Despite his position as "Benevolent dictator for life", Linus doesn't really have the chutzpah to stand up and say "we're doing it this way"[1], so these sorts of questions try to get resolved through petty bickering and namecalling instead (which is the opposite of consensus-building and healthy debate and just makes people more entrenched and unwilling to compromise).
[1] - He was already ousted from the project once, I don't think he wants to try it again.
That question is also not what is at the heart of this conflict. It’s someone that categorically rejects the experiment, even though the project has decided to give it a try. It’s entirely social and not technical.

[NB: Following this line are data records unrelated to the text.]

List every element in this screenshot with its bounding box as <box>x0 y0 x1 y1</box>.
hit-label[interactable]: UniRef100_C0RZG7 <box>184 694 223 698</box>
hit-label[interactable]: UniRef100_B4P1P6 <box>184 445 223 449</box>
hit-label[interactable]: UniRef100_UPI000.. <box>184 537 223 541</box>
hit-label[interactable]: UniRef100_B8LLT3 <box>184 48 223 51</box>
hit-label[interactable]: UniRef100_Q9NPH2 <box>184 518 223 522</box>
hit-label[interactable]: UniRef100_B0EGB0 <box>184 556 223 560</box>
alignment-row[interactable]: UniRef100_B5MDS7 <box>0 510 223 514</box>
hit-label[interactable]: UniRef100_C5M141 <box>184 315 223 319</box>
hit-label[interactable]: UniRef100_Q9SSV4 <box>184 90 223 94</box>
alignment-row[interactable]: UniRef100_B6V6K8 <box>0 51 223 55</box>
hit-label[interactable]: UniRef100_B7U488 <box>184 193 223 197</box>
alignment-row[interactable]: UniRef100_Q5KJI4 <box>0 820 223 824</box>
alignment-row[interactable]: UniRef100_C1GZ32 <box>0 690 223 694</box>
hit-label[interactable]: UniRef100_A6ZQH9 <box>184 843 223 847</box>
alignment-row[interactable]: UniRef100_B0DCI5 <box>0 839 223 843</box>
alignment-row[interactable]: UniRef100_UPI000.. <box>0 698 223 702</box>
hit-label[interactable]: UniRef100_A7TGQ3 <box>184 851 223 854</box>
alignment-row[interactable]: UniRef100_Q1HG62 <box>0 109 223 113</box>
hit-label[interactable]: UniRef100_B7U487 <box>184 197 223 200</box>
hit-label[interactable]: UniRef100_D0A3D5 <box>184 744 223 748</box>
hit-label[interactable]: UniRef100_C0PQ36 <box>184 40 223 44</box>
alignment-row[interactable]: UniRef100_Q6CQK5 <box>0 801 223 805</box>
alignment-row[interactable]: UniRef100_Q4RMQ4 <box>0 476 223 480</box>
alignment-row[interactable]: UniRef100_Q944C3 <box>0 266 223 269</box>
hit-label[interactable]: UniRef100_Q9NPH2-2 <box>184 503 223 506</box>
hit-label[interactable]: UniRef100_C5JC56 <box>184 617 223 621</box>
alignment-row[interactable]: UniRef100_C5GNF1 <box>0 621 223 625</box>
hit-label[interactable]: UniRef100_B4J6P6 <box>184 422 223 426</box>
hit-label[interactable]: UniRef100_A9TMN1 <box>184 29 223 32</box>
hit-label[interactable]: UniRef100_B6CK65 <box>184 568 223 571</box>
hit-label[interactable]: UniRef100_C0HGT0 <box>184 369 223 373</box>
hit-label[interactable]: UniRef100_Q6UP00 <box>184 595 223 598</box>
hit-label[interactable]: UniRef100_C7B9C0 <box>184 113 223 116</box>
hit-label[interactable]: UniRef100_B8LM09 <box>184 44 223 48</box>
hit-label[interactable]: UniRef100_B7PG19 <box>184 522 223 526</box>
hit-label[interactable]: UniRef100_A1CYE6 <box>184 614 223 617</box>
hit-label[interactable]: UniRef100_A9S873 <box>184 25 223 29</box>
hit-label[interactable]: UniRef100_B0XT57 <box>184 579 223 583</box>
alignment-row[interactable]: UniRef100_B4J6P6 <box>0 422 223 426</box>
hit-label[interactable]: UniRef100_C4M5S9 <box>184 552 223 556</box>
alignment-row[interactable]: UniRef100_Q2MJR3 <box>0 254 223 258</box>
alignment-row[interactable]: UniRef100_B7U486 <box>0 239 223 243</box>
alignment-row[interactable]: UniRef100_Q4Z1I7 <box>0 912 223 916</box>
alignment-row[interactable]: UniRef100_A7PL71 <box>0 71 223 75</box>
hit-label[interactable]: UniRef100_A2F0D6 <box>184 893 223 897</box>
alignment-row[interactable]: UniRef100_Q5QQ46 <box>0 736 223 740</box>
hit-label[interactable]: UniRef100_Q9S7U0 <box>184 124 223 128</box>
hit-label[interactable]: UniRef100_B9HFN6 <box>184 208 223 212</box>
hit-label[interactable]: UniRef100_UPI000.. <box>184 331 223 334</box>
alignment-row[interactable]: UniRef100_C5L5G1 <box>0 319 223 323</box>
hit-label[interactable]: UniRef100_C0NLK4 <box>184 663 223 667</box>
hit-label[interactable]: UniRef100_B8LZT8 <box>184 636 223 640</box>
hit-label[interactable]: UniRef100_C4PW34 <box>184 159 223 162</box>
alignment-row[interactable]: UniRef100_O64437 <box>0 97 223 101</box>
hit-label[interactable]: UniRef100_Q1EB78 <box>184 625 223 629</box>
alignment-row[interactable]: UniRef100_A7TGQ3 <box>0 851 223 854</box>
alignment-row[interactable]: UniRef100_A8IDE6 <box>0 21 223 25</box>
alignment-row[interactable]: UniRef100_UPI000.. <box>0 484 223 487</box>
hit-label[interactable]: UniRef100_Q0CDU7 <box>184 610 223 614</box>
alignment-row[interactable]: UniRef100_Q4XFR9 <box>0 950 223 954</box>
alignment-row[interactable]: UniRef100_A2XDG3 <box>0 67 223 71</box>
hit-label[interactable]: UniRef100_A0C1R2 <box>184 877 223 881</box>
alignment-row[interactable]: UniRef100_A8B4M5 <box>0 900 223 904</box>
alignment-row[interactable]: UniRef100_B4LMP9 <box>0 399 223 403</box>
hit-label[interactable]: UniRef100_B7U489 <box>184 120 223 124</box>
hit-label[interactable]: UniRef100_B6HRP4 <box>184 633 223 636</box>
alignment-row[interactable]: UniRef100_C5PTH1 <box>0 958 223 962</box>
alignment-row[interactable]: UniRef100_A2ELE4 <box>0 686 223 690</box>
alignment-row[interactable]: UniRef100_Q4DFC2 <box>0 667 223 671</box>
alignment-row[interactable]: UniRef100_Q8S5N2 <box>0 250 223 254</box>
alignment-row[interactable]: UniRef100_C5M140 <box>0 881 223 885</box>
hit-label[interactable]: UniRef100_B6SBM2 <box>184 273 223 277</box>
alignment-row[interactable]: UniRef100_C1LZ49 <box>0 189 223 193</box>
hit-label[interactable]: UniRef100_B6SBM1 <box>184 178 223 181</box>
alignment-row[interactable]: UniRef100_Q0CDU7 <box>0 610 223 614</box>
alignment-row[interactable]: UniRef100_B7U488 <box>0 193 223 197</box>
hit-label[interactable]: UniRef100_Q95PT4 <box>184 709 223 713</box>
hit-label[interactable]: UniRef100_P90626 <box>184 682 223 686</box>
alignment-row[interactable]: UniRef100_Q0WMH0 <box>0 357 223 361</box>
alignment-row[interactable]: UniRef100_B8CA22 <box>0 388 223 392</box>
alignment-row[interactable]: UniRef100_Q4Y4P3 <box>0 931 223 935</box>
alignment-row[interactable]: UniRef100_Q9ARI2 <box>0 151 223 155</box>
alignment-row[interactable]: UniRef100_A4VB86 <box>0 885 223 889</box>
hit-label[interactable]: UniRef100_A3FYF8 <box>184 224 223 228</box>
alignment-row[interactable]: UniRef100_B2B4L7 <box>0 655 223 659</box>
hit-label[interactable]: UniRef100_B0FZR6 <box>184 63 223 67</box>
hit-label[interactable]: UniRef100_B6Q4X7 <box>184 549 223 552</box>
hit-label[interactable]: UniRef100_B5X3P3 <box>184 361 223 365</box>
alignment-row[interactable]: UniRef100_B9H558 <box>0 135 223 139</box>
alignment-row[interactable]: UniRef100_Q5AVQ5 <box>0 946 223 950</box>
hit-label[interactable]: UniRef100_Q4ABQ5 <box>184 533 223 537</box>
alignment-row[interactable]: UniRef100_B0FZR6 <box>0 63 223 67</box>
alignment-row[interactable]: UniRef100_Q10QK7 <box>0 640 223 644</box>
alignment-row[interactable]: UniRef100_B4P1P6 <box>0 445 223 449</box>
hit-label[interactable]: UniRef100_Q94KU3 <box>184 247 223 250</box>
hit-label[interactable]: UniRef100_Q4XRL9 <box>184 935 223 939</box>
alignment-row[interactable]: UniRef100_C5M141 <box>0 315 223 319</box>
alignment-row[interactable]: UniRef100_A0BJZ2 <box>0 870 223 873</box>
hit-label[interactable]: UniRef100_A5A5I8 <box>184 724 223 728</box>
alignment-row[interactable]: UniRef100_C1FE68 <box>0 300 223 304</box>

The actual question is if that overhead is worth it and it seems that there is no clear answer on that question despite many Rust-force claiming otherwise. I can totally understand the position of kernel maintainers.
What I cannot understand is the following shameful, almost unbelievable, act from Hector Martin
> If shaming on social media does not work, then tell me what does, because I'm out of ideas.

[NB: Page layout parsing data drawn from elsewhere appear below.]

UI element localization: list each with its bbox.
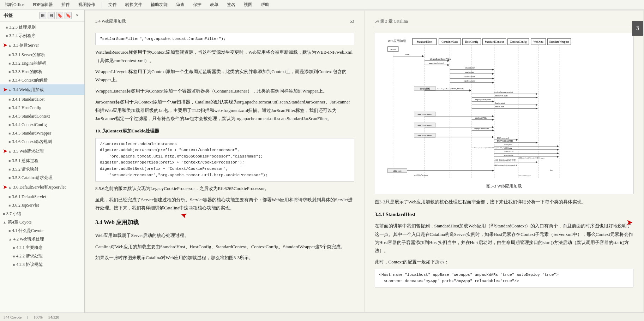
sidebar-label: 3.7 小结	[6, 210, 21, 217]
toolbar-sep-1	[102, 2, 102, 8]
sidebar-item-3-2-3[interactable]: ■ 3.2.3 处理规则	[0, 23, 84, 31]
sidebar-item-3-5-1[interactable]: ■ 3.5.1 总体过程	[0, 156, 84, 165]
leaf-icon: ■	[8, 105, 11, 111]
section-3-4-title: 3.4 Web 应用加载	[95, 218, 354, 228]
right-page[interactable]: 54 第 3 章 Catalina 3 Web应用加载 StandardHost…	[365, 11, 644, 312]
svg-text:deployDescriptors: deployDescriptors	[475, 99, 491, 101]
sidebar-item-3-4-3[interactable]: ■ 3.4.3 StandardContext	[0, 112, 84, 120]
expand-icon: ▲	[3, 220, 6, 225]
svg-text:fireLifecycleEvent(START_EVENT: fireLifecycleEvent(START_EVENT)	[437, 88, 463, 90]
toolbar-file[interactable]: 文件	[106, 1, 119, 8]
svg-text:realm.start: realm.start	[495, 106, 504, 108]
svg-text:addChildContext: addChildContext	[417, 135, 432, 137]
arrow-annotation-right: ➤	[626, 215, 633, 230]
sidebar-item-3-4-5[interactable]: ■ 3.4.5 StandardWrapper	[0, 129, 84, 137]
svg-text:初始化行程: 初始化行程	[419, 87, 430, 90]
svg-text:resources.start: resources.start	[495, 95, 507, 97]
sidebar-label: 4.1 什么是Coyote	[12, 227, 43, 234]
sidebar-item-3-3-4[interactable]: ■ 3.3.4 Context的解析	[0, 76, 84, 84]
leaf-icon: ■	[8, 122, 11, 127]
toolbar-pdf-editor[interactable]: PDF编辑器	[30, 1, 55, 8]
sidebar-close-button[interactable]: ×	[74, 12, 81, 19]
sidebar-icon-bookmark2[interactable]: 🔖	[65, 12, 72, 19]
sidebar-label: 4.2 Web请求处理	[13, 236, 44, 242]
sidebar-title: 书签	[4, 12, 13, 19]
sidebar-item-3-3-2[interactable]: ■ 3.3.2 Engine的解析	[0, 59, 84, 67]
sidebar-icon-bookmark1[interactable]: 🔖	[56, 12, 63, 19]
sidebar-item-3-3[interactable]: ➤ ▲ 3.3 创建Server	[0, 40, 84, 50]
sidebar-icon-collapse[interactable]: ⊟	[48, 12, 55, 19]
status-zoom: 100%	[34, 315, 43, 319]
left-page-header: 3.4 Web应用加载 53	[95, 18, 354, 27]
svg-text:HostConfig: HostConfig	[465, 40, 478, 43]
arrow-icon-3-4: ➤	[3, 85, 7, 94]
code-block-host: <Host name="localhost" appBase="webapps"…	[375, 269, 634, 287]
sidebar-item-3-4-6[interactable]: ■ 3.4.6 Context命名规则	[0, 137, 84, 146]
sidebar-item-4-2-1[interactable]: ■ 4.2.1 主要概念	[0, 243, 84, 252]
svg-text:deployWARs: deployWARs	[475, 117, 487, 119]
code-block-1: "setJarScanFilter","org.apache.tomcat.Ja…	[95, 33, 354, 46]
right-page-header: 54 第 3 章 Catalina 3	[375, 18, 634, 27]
leaf-icon: ■	[13, 254, 15, 259]
sidebar-header-icons: ⊞ ⊟ 🔖 🔖	[39, 12, 72, 19]
svg-text:StandardHost: StandardHost	[416, 40, 432, 43]
sidebar-item-3-6-2[interactable]: ■ 3.6.2 JspServlet	[0, 201, 84, 209]
para-diagram-desc: 图3-3只是展示了Web应用加载的核心处理过程而非全部，接下来让我们详细分析一下…	[375, 198, 634, 206]
sidebar-item-3-3-1[interactable]: ■ 3.3.1 Server的解析	[0, 50, 84, 59]
svg-text:super.startInternal: super.startInternal	[428, 62, 444, 64]
svg-text:创建启动生命行程管理: 创建启动生命行程管理	[494, 159, 515, 161]
sidebar-item-3-5[interactable]: ➤ ▲ 3.5 Web请求处理	[0, 146, 84, 156]
para-cookie-version: 8.5.6之前的版本默认实现为LegacyCookieProcessor，之后改…	[95, 184, 354, 192]
leaf-icon: ■	[6, 25, 8, 30]
sidebar-item-3-2-4[interactable]: ■ 3.2.4 示例程序	[0, 31, 84, 40]
sidebar-item-3-4[interactable]: ➤ ▲ 3.4 Web应用加载	[0, 84, 84, 95]
sidebar-item-4-1[interactable]: ■ 4.1 什么是Coyote	[0, 226, 84, 235]
svg-text:解析web.xml中的WebXml对象: 解析web.xml中的WebXml对象	[494, 164, 517, 166]
svg-text:addChildWrapper: addChildWrapper	[518, 175, 531, 177]
toolbar-protect[interactable]: 保护	[191, 1, 204, 8]
toolbar-help[interactable]: 帮助	[259, 1, 271, 8]
code-block-2: //ContextRuleSet.addRuleInstances digest…	[95, 138, 354, 182]
sidebar-item-3-7[interactable]: ■ 3.7 小结	[0, 209, 84, 218]
leaf-icon: ■	[8, 78, 11, 83]
sidebar-item-4-2-2[interactable]: ■ 4.2.2 请求处理	[0, 252, 84, 260]
sidebar-tree: ■ 3.2.3 处理规则 ■ 3.2.4 示例程序 ➤ ▲ 3.3 创建Serv…	[0, 22, 84, 313]
sidebar-label: 3.4.4 ContextConfig	[12, 121, 47, 128]
toolbar-accessibility[interactable]: 辅助功能	[149, 1, 170, 8]
toolbar-review[interactable]: 审查	[174, 1, 187, 8]
toolbar-plugins[interactable]: 插件	[59, 1, 72, 8]
sidebar-label: 3.5.2 请求映射	[12, 166, 38, 172]
sidebar-item-3-4-2[interactable]: ■ 3.4.2 HostConfig	[0, 103, 84, 112]
sidebar-item-3-6[interactable]: ➤ ▲ 3.6 DefaultServlet和JspServlet	[0, 182, 84, 192]
sidebar-item-4-2[interactable]: ▲ 4.2 Web请求处理	[0, 235, 84, 243]
toolbar-form[interactable]: 表单	[208, 1, 221, 8]
leaf-icon: ■	[8, 69, 11, 75]
sidebar-icon-expand[interactable]: ⊞	[39, 12, 46, 19]
expand-icon: ▲	[8, 237, 12, 242]
sidebar-item-4-2-3[interactable]: ■ 4.2.3 协议规范	[0, 260, 84, 269]
expand-icon: ▲	[8, 43, 12, 48]
chapter-badge: 3	[632, 21, 643, 36]
toolbar-convert[interactable]: 转换文件	[123, 1, 144, 8]
toolbar-view[interactable]: 视图	[242, 1, 254, 8]
svg-text:StandardWrapper: StandardWrapper	[549, 40, 569, 43]
sidebar-item-3-3-3[interactable]: ■ 3.3.3 Host的解析	[0, 67, 84, 76]
sidebar-item-ch4[interactable]: ▲ 第4章 Coyote	[0, 218, 84, 226]
sidebar-item-3-5-2[interactable]: ■ 3.5.2 请求映射	[0, 165, 84, 173]
toolbar-foxit-office[interactable]: 福昕Office	[3, 1, 26, 8]
sidebar-label: 3.4.1 StandardHost	[12, 96, 44, 102]
sidebar-item-3-4-1[interactable]: ■ 3.4.1 StandardHost	[0, 95, 84, 103]
sidebar-label: 3.4.5 StandardWrapper	[12, 130, 51, 136]
diagram-container: Web应用加载 StandardHost ContainerBase HostC…	[375, 33, 634, 194]
toolbar-view-ops[interactable]: 视图操作	[76, 1, 97, 8]
sidebar-label: 3.5.3 Catalina请求处理	[12, 174, 53, 181]
para-web-load-3: 如果以一张时序图来展示Catalina对Web应用的加载过程，那么将如图3-3所…	[95, 254, 354, 262]
left-page[interactable]: 3.4 Web应用加载 53 "setJarScanFilter","org.a…	[85, 11, 364, 312]
svg-text:loader.start: loader.start	[495, 102, 505, 104]
sidebar-item-3-6-1[interactable]: ■ 3.6.1 DefaultServlet	[0, 192, 84, 201]
sidebar-item-3-5-3[interactable]: ■ 3.5.3 Catalina请求处理	[0, 173, 84, 182]
sidebar-label: 3.4.3 StandardContext	[12, 113, 50, 119]
sidebar-item-3-4-4[interactable]: ■ 3.4.4 ContextConfig	[0, 120, 84, 129]
toolbar-sign[interactable]: 签名	[225, 1, 237, 8]
svg-text:ContainerBase: ContainerBase	[441, 40, 458, 43]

If there's a single most reason why Rust-in-Linux will fail it is going to be because of the immaturity and entitlement of individuals in Rust community.
Where? And in light of the ongoing infighting and lack of clear parameters, do you think that was truly sufficient?
I understand their exhaustion, but aiming their frustrations at Linus for having an entirely level-headed response shows that they can't read the room. This is the Linux project, you're going to have problems merging enormous codebases that reverse-engineer poorly understood hardware. I support Rust in the Linux kernel, but this is the kind of envoy that will spoil the effort.